The AMD Alveo UL3524 accelerator card is currently in production and shipping to global financial services customers.
About AMD
For more than 50 years AMD has driven innovation in high-performance computing, graphics, and visualization technologies. Billions of people, leading Fortune 500 businesses, and cutting-edge scientific research institutions around the world rely on AMD technology daily to improve how they live, work, and play. AMD employees are focused on building leadership high-performance and adaptive products that push the boundaries of what is possible.
For more information, visit the AMD website.

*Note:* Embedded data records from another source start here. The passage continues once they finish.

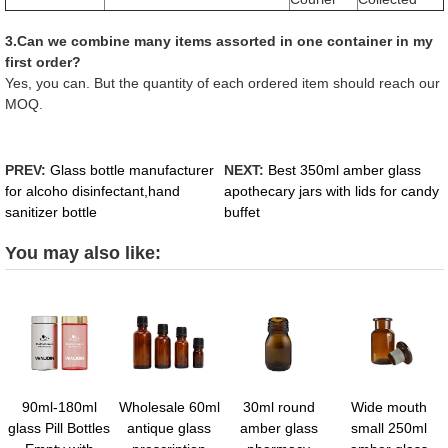
3.Can we combine many items assorted in one container in my
first order?
Yes, you can. But the quantity of each ordered item should reach our
MOQ.
PREV:
Glass bottle manufacturer
NEXT:
Best 350ml amber glass
for alcoho disinfectant,hand
apothecary jars with lids for candy
sanitizer bottle
buffet
You may also like:
90ml-180ml
Wholesale 60ml
30ml round
Wide mouth
glass Pill Bottles
antique glass
amber glass
small 250ml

1 Testing conducted by AMD Performance Labs as of 8/16/23 on the Alveo UL3524 accelerator card, using Vivado Design Suite 2023.1 and running on Vivado Lab (Hardware Manager) 2023.1. Based on the GTF Latency Benchmark Design configured to enable GTF transceivers in internal near-end loopback mode. GTF TX and RX clocks operate at same frequency of ~644MHz with a 180 degrees phase shift. GTF Latency Benchmark Design measures latency in hardware by latching value of a single free running counter. Latency is measured as the difference between when TX data is latched at the GTF transceiver and when TX data is latched at the GTF receiver prior to routing back into the FPGA fabric. Latency measurement does not include protocol overhead, protocol framing, programmable logic (PL) latency, TX PL interface setup time, RX PL interface clock-to-out, package flight time, and other sources of latency. Benchmark test was run 1,000 times with 250 frames per test. Cited measurement result is based on GTF transceiver “RAW Mode”, where PCS (physical medium attachment) of the transceiver passes data ‘as-is’ to FPGA fabric. Latency measurement is consistent across all test runs for this configuration. System manufacturers may vary configurations, yielding different results. ALV-10
2 Based on simulation comparison between Virtex UltraScale+ GTY transceivers and ultra-low latency GTF transceivers.